■ Task details
Keep the pictures out. Restate the entries below word for word.

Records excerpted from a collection
────────────────────

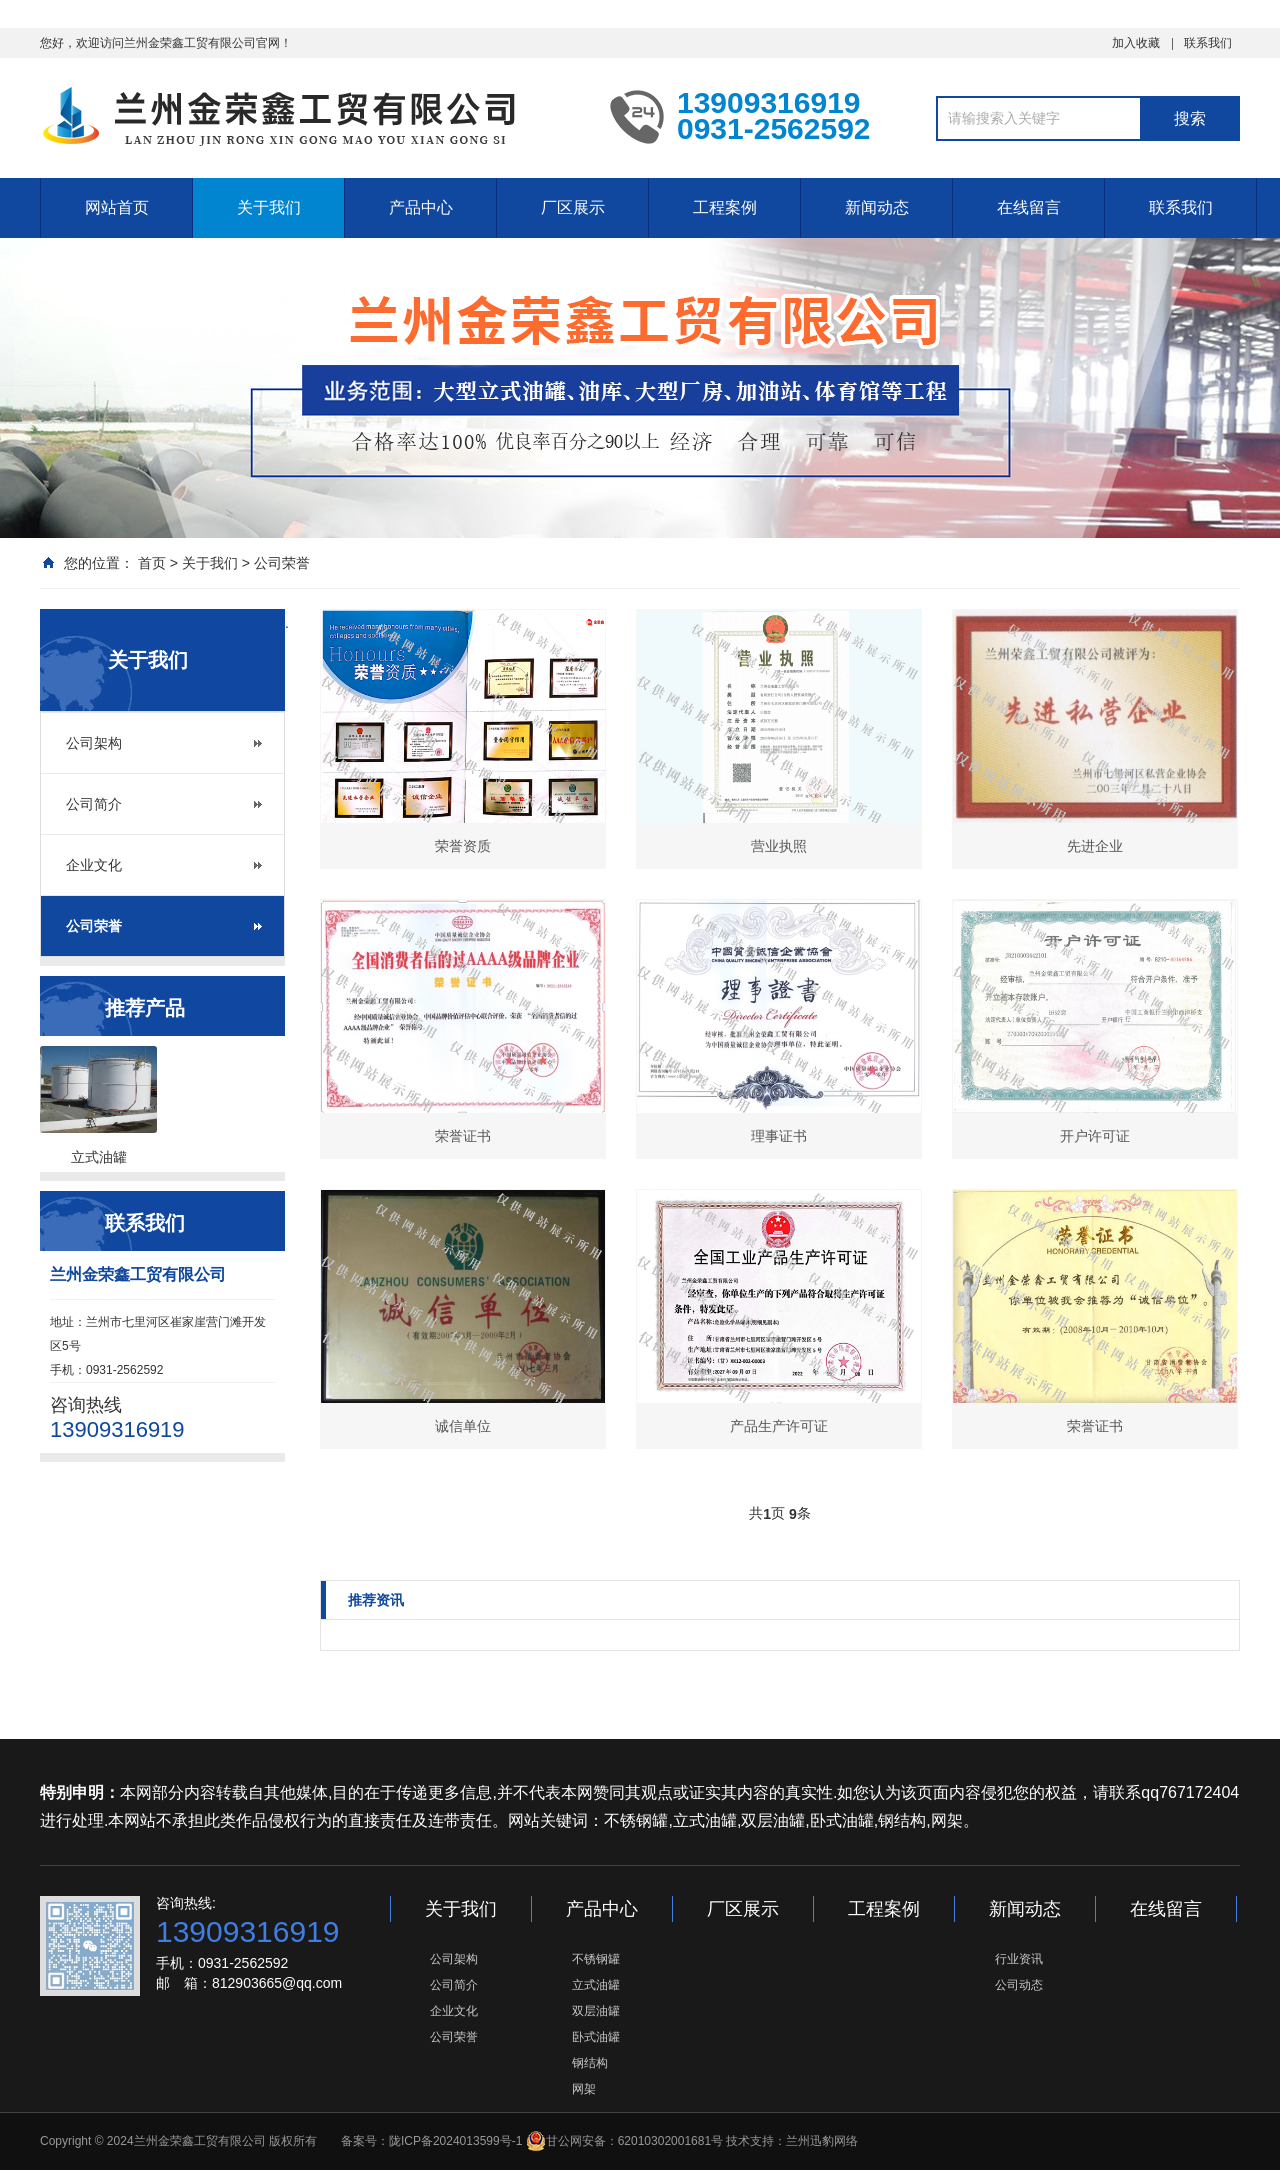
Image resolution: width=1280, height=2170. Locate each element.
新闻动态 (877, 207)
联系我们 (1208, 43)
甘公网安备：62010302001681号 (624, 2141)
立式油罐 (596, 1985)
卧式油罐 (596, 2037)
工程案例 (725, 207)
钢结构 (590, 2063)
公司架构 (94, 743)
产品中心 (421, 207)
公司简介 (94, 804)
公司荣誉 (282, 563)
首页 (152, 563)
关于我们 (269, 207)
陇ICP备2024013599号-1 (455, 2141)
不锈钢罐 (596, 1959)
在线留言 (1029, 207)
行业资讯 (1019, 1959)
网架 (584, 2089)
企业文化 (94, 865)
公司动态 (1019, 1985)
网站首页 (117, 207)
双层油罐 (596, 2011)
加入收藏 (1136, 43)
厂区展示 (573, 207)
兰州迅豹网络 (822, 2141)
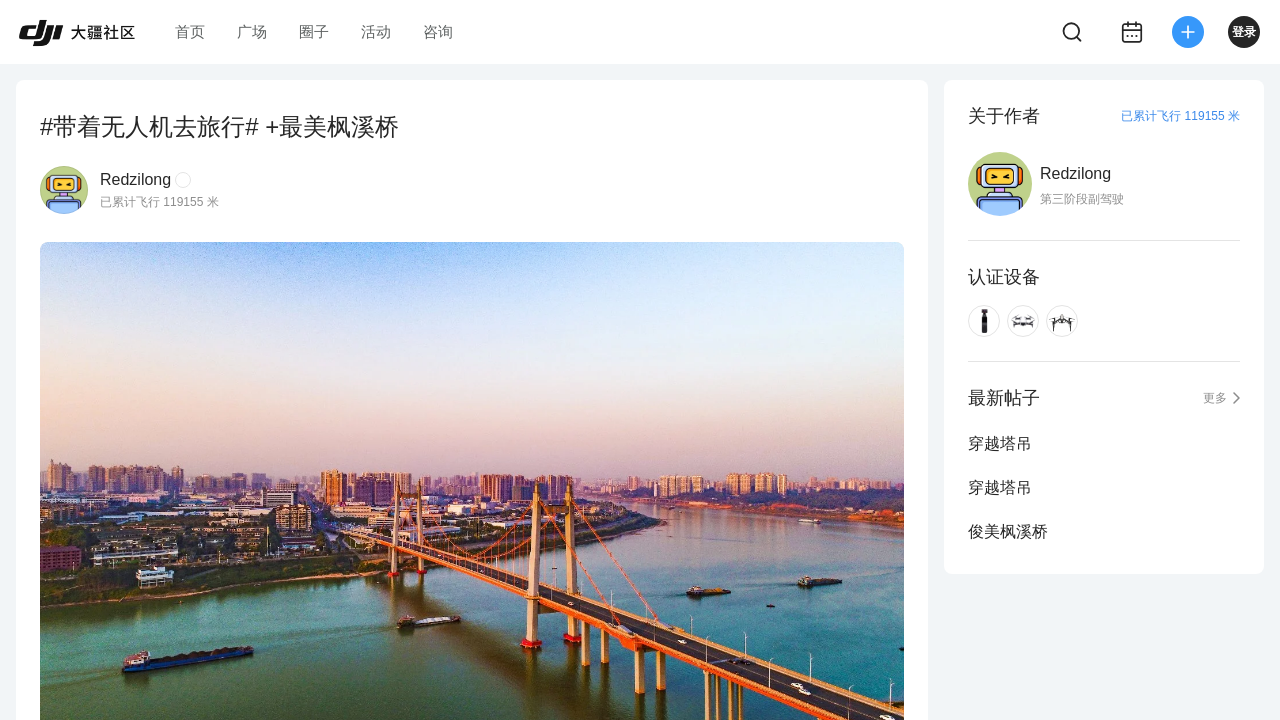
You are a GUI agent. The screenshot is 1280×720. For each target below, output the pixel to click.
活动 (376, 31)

────────────────────

■ Task answer
Image resolution: width=1280, height=2170. Locate each element.
新闻动态 (877, 207)
联系我们 (1208, 43)
甘公网安备：62010302001681号 (624, 2141)
立式油罐 (596, 1985)
卧式油罐 (596, 2037)
工程案例 (725, 207)
钢结构 (590, 2063)
公司架构 (94, 743)
产品中心 (421, 207)
公司简介 (94, 804)
公司荣誉 (282, 563)
首页 (152, 563)
关于我们 (269, 207)
陇ICP备2024013599号-1 (455, 2141)
不锈钢罐 (596, 1959)
在线留言 (1029, 207)
行业资讯 (1019, 1959)
网架 (584, 2089)
企业文化 (94, 865)
公司动态 (1019, 1985)
网站首页 (117, 207)
双层油罐 (596, 2011)
加入收藏 (1136, 43)
厂区展示 (573, 207)
兰州迅豹网络 (822, 2141)
You are a GUI agent. The screenshot is 1280×720. For each target below, output the pixel to click.
活动 (376, 31)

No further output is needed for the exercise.